Scribe all the questions on a flipchart so that colleagues can see them.
Ensure that their questions are focused on the intended learning impact, not what the teacher is ‘going to do’. This is the common language that can be used to explore teaching and learning.
Don’t give colleagues these questions – use their words. However, ensure that this range of content is covered by their wording.
- What is the assessed starting point for the lesson plan?
- How do you know this assessment is current and relevant?
- How much progress in their learning are you expecting in the lesson?
- How challenging is the lesson likely to be to the class / certain groups?
- Which groups might make most progress?
- Which groups might struggle and in what way?
- What contribution do you want the support staff make to the pupils’ learning?
- Where might you need to adapt the plan during the lesson?
- How much risk is there in the planned lesson?
Even using all these questions the conversation is only likely to last about 10 to 15 minutes
What happens if, during the conversation, I can see potential problems occurring in the forthcoming lesson?
Solve the problem together before it arises in the lesson.
Help your colleague see them as well – ask a question about the issue, e.g. what will you do if the more able pupils achieve these outcomes early in the lesson? Alternatively, raise the issue and make suggestions for your colleague to consider, e.g. If you ability group the pupils for this writing activity the lower attainers won’t be able to benefit from the vocabulary of the others. If you use mixed ability groups you might get a better result for all pupils.
By the time you’ve held this conversation you may find that you don’t need to observe the lesson at all – simply follow up with another conversation after the lesson to look at the work together and find out how it went.
What makes this better than a conventional observation?
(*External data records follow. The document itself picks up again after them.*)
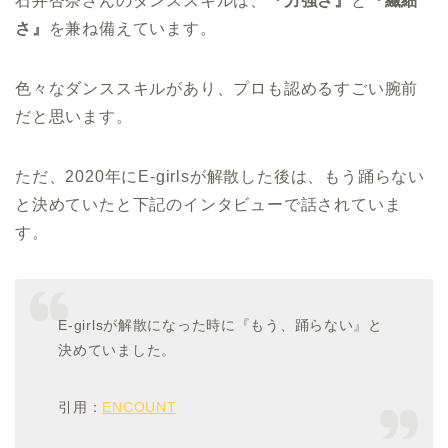
石井杏奈さんのダンススキルは、
『力強さ』
と
『繊細
さ』
を兼ね備えています。
色々なダンススキルがあり、プロも認めるすごい腕前
だと思います。
ただ、2020年にE-girlsが解散した後は、もう踊らない
と決めていたと下記のインタビューで話されていま
す。
E-girlsが解散になった時に『もう、踊らない』と
決めていました。
引用：
ENCOUNT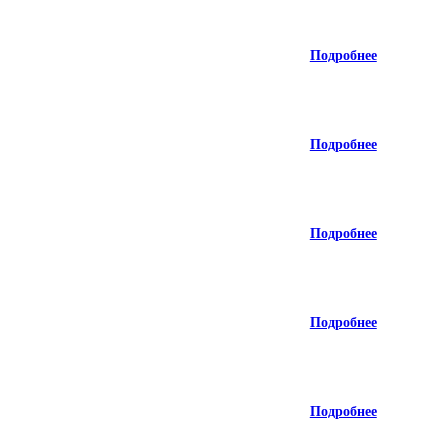
Подробнее
Подробнее
Подробнее
Подробнее
Подробнее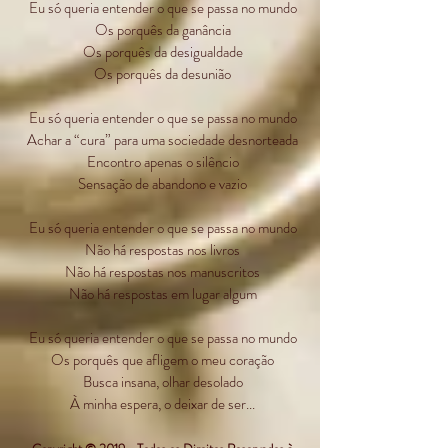
Eu só queria entender o que se passa no mundo
Os porquês da ganância
Os porquês da desigualdade
Os porquês da desunião
Eu só queria entender o que se passa no mundo
Achar a “cura” para uma sociedade desnorteada
Encontro apenas o silêncio
Sensação de abandono e vazio
Eu só queria entender o que se passa no mundo
Não há respostas nos livros
Não há respostas nos manuscritos
Não há respostas em lugar algum
Eu só queria entender o que se passa no mundo
Os porquês que afligem o meu coração
Busca insana, olhar desolado
À minha espera, o deixar de ser...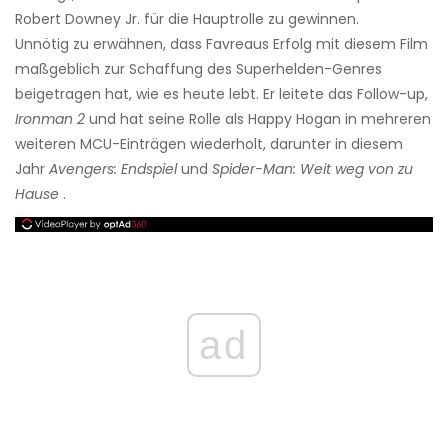
Robert Downey Jr. für die Hauptrolle zu gewinnen.
Unnötig zu erwähnen, dass Favreaus Erfolg mit diesem Film
maßgeblich zur Schaffung des Superhelden-Genres
beigetragen hat, wie es heute lebt. Er leitete das Follow-up,
Ironman 2
und hat seine Rolle als Happy Hogan in mehreren
weiteren MCU-Einträgen wiederholt, darunter in diesem
Jahr
Avengers: Endspiel
und
Spider-Man: Weit weg von zu
Hause
.
ad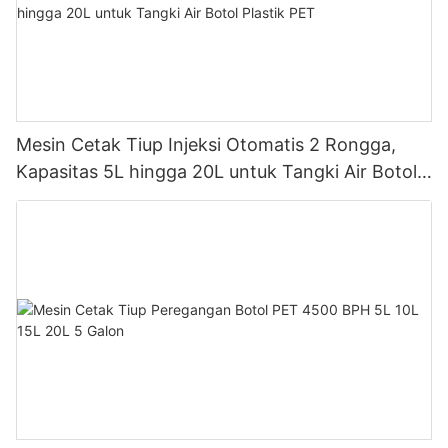
Mesin Cetak Tiup Injeksi Otomatis 2 Rongga,
Kapasitas 5L hingga 20L untuk Tangki Air Botol
Plastik PET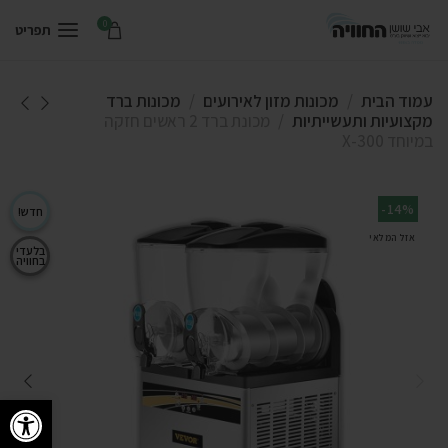
0
תפריט
עמוד הבית
מכונות מזון לאירועים
מכונות ברד
מקצועיות ותעשייתיות
מכונת ברד 2 ראשים חזקה
במיוחד X-300
-14%
חדש!
אזל המלאי
בלעדי
בחוויה
פתח סרגל 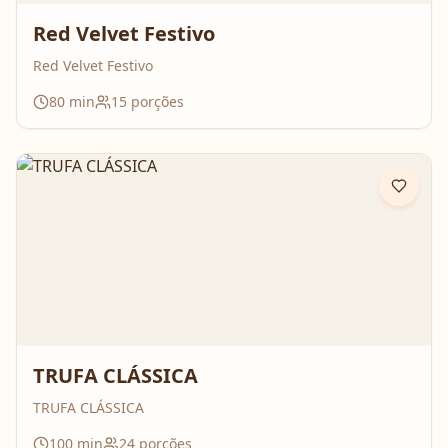
Red Velvet Festivo
Red Velvet Festivo
80
min
15
porções
TRUFA CLÁSSICA
TRUFA CLÁSSICA
100
min
24
porções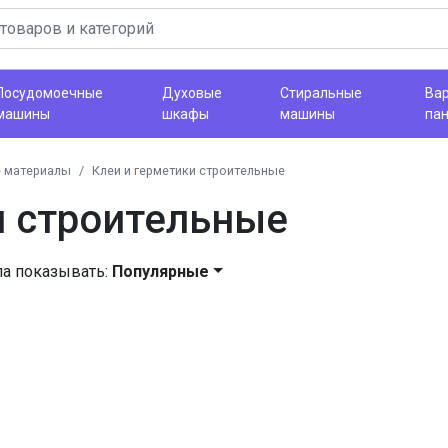
Посудомоечные
Духовые
Стиральные
Ва
машины
шкафы
машины
па
 материалы
Клеи и герметики строительные
и строительные
ла показывать:
Популярные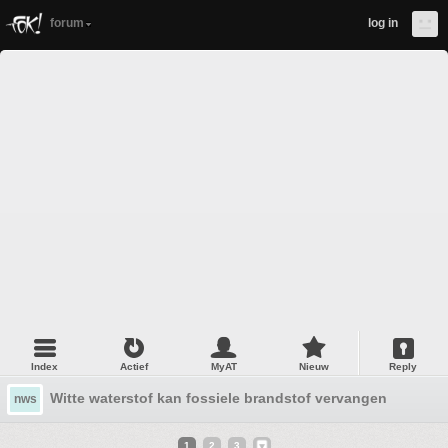
forum
log in
Index
Actief
MyAT
Nieuw
Reply
Witte waterstof kan fossiele brandstof vervangen
nws
1
2
3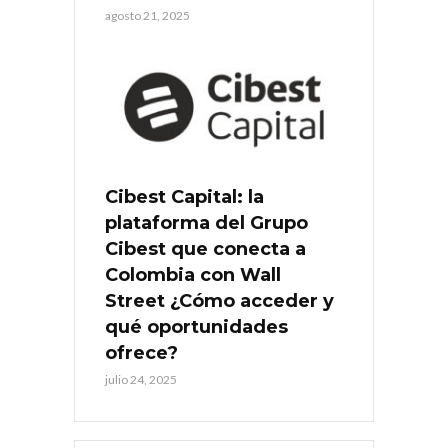
agosto 21, 2025
Cibest Capital: la
plataforma del Grupo
Cibest que conecta a
Colombia con Wall
Street ¿Cómo acceder y
qué oportunidades
ofrece?
julio 24, 2025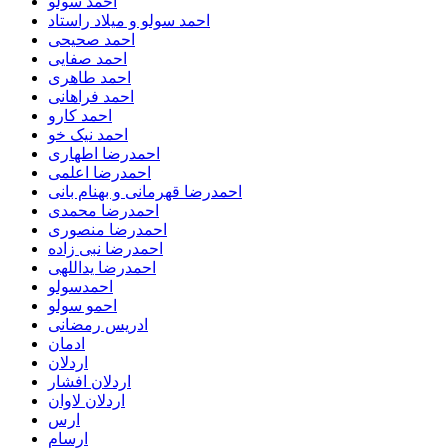
احمد سولو
احمد سولو و میلاد راستاد
احمد صحیحی
احمد صفایی
احمد طاهری
احمد فراهانی
احمد کارو
احمد نیک خو
احمدرضا اطهاری
احمدرضا اعلمی
احمدرضا قهرمانی و بهنام بانی
احمدرضا محمدی
احمدرضا منصوری
احمدرضا نبی زاده
احمدرضا یداللهی
احمدسولو
احمو سولو
ادریس رمضانی
ادمان
اردلان
اردلان افشار
اردلان لاوان
ارس
ارسام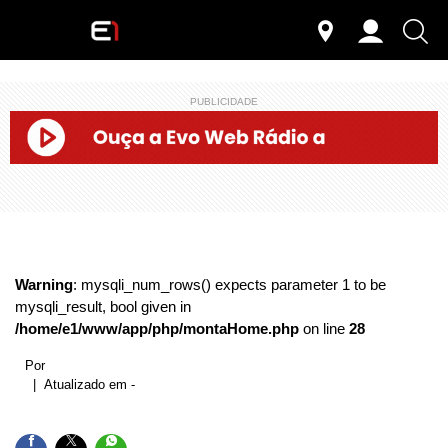
PUBLICIDADE
Warning
: mysqli_num_rows() expects parameter 1 to be
mysqli_result, bool given in
/home/e1/www/app/php/montaHome.php
on line
28
Por
| Atualizado em -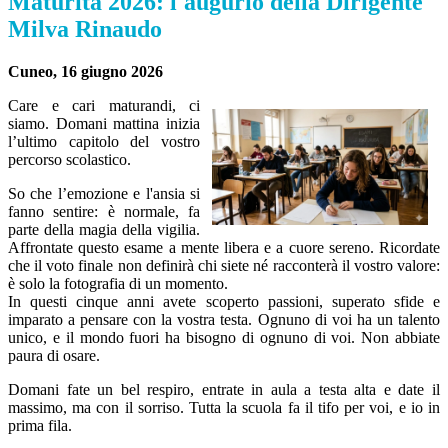
Maturità 2026: l'augurio della Dirigente
Milva Rinaudo
Cuneo, 16 giugno 2026
​C
are e cari maturandi, ci
siamo. Domani mattina inizia
l’ultimo capitolo del vostro
percorso scolastico.
​So che l’emozione e l'ansia si
fanno sentire: è normale, fa
parte della magia della vigilia.
Affrontate questo esame a mente libera e a cuore sereno. Ricordate
che il voto finale non definirà chi siete né racconterà il vostro valore:
è solo la fotografia di un momento.
​In questi cinque anni avete scoperto passioni, superato sfide e
imparato a pensare con la vostra testa. Ognuno di voi ha un talento
unico, e il mondo fuori ha bisogno di ognuno di voi. Non abbiate
paura di osare.
​Domani fate un bel respiro, entrate in aula a testa alta e date il
massimo, ma con il sorriso. Tutta la scuola fa il tifo per voi, e io in
prima fila.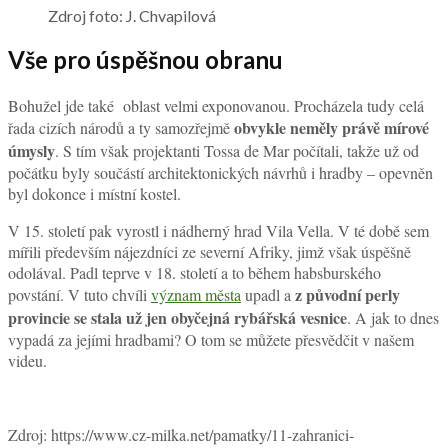
Zdroj foto: J. Chvapilová
Vše pro úspěšnou obranu
Bohužel jde také oblast velmi exponovanou. Procházela tudy celá
obvykle neměly právě mírové
řada cizích národů a ty samozřejmě
úmysly
. S tím však projektanti Tossa de Mar počítali, takže už od
počátku byly součástí architektonických návrhů i hradby – opevněn
byl dokonce i místní kostel.
V 15. století pak vyrostl i nádherný hrad Vila Vella. V té době sem
mířili především nájezdníci ze severní Afriky, jimž však úspěšně
odolával. Padl teprve v 18. století a to během habsburského
z původní perly
povstání. V tuto chvíli
význam města
upadl a
provincie se stala už jen obyčejná rybářská vesnice
. A jak to dnes
vypadá za jejími hradbami? O tom se můžete přesvědčit v našem
videu.
Zdroj: https://www.cz-milka.net/pamatky/11-zahranici-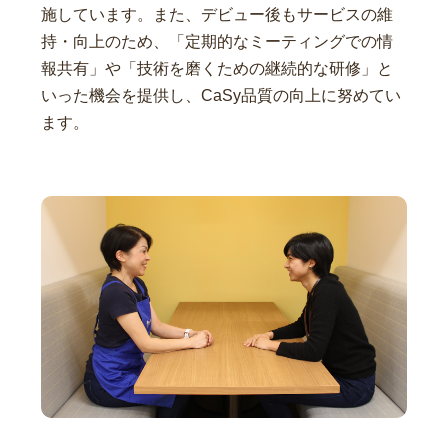
施しています。また、デビュー後もサービスの維
持・向上のため、「定期的なミーティングでの情
報共有」や「技術を磨くための継続的な研修」と
いった機会を提供し、CaSy品質の向上に努めてい
ます。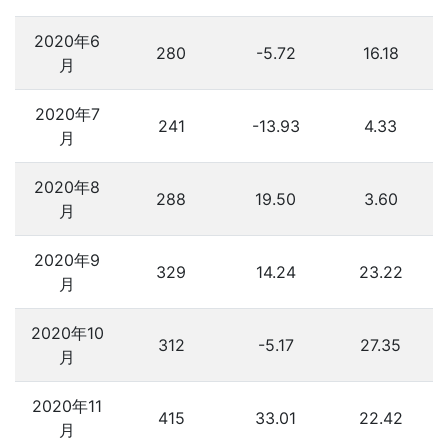
2020年6
280
-5.72
16.18
月
2020年7
241
-13.93
4.33
月
2020年8
288
19.50
3.60
月
2020年9
329
14.24
23.22
月
2020年10
312
-5.17
27.35
月
2020年11
415
33.01
22.42
月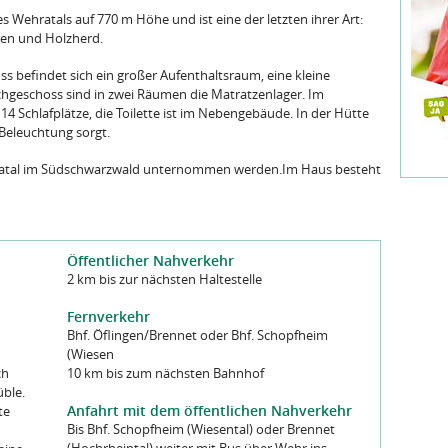
 Wehratals auf 770 m Höhe und ist eine der letzten ihrer Art:
en und Holzherd.
ss befindet sich ein großer Aufenthaltsraum, eine kleine
hgeschoss sind in zwei Räumen die Matratzenlager. Im
14 Schlafplätze, die Toilette ist im Nebengebäude. In der Hütte
r Beleuchtung sorgt.
tal im Südschwarzwald unternommen werden.Im Haus besteht
Öffentlicher Nahverkehr
2 km bis zur nächsten Haltestelle
Fernverkehr
Bhf. Öflingen/Brennet oder Bhf. Schopfheim
(Wiesen
ch
10 km bis zum nächsten Bahnhof
üble.
Anfahrt mit dem öffentlichen Nahverkehr
te
Bis Bhf. Schopfheim (Wiesental) oder Brennet
(Hochrheintal) weiter mit Bus über Wehr ins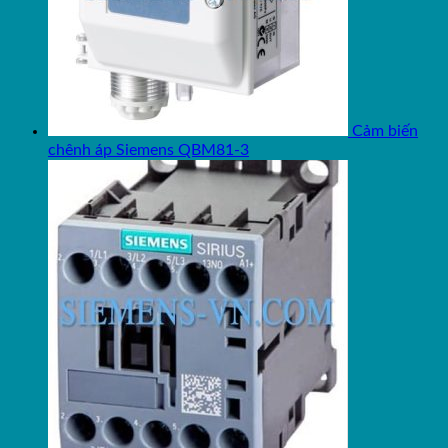
Cảm biến
chênh áp Siemens QBM81-3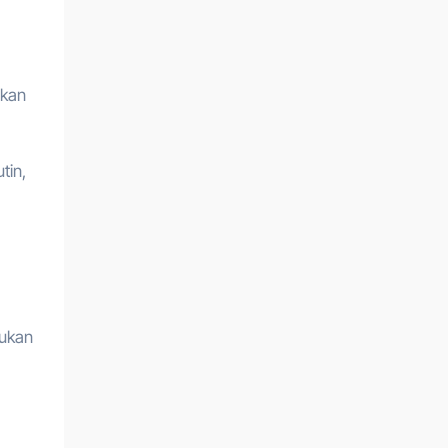
ukan
tin,
kukan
By generating the common language together teachers will grow more confident talking about their teaching and its impact on learning – they know what you are going to ask them.
In asking the questions you understand their thinking at a far greater depth than simply looking at planning. You can explore likely challenges and successes – and if you do observe the lesson you know what to look for. It also changes the nature of the ‘feedback’ afterwards, which becomes a continuation of the conversation that you’ve already started together.
Give it a go and ask teachers how they find the process. You may be surprised at how much they welcome the opportunity to explain themselves and their practice.